Exactly the same principle applies to phylogenetics. A phylogenetic tree is an inference from the data via a given model. The inference is a reconstructed genealogical history assuming a divergent tree. In this context, different models will often (usually?) give different inferences.

Therefore, most phylogeneticists never actually see their data. What they see, instead, is the data as processed through some model. That is, they see inferences from the model, not the original data. Models are important, but the data should be even more important, for a scientist.

It is thus interesting that so many phylogeneticists skip the step of looking at their data, and proceed immediately to the model-based inference. So many of the disagreements throughout the literature end up being about the models and not the data. There are very strong opinions about which models should be used, with less attention being paid to whether the data contain sufficient information to answer the original scientific question in the first place.
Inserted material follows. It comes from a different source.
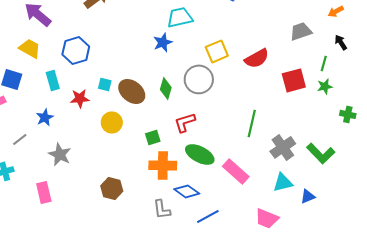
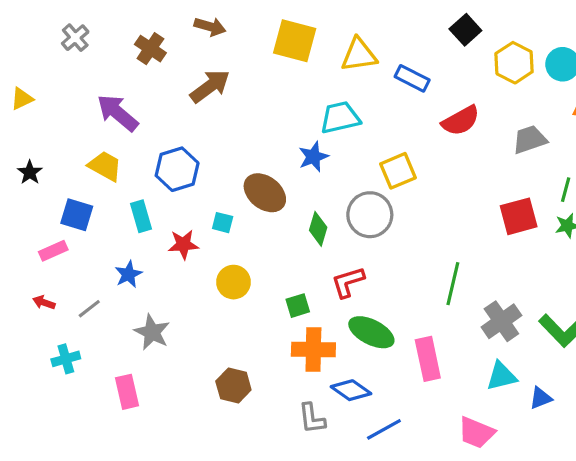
red semicircle: (257, 58) -> (461, 121), moved
brown ellipse: (132, 91) -> (265, 193), moved
pink rectangle: (236, 171) -> (428, 359), turned 36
A specific example of this was discussed in some earlier blog posts:
Conflicting placental roots: network or tree?
Why are there conflicting placental roots?
In this example there are three possible genealogical patterns, each of which has been reported to receive strong support from model-based tree inference of nucleotide sequences. However, when looking at the sequence data themselves, in a model-free manner using data-display networks, any one dataset shows all three possible patterns. So, any inference of a single tree is coming from the model not from the data. That is, the data do not distinguish between the three genealogies, but the models do discriminate amongst them.

It is worth mentioning here that a haplotype network is not a genealogy. Instead, it is a summary of a population dataset, which may contain some phylogenetic patterns or it may not. So, a haplotype network is closer to exploratory data analysis than it is to model-based inference. This point is clearly made by Jessica W. Leigh and David Bryant (2015. PopART: full-feature software for haplotype network construction. Methods in Ecology and Evolution 6: 1110-1116):
The haplotype networks do provide, however, a concise and accessible representation of the data themselves, one aspect which is often lost in methods heavily dependent on model-based inference.
Looking at the data before you start processing it can be a very good idea. After all, you may be able to avoid unlikely inferences.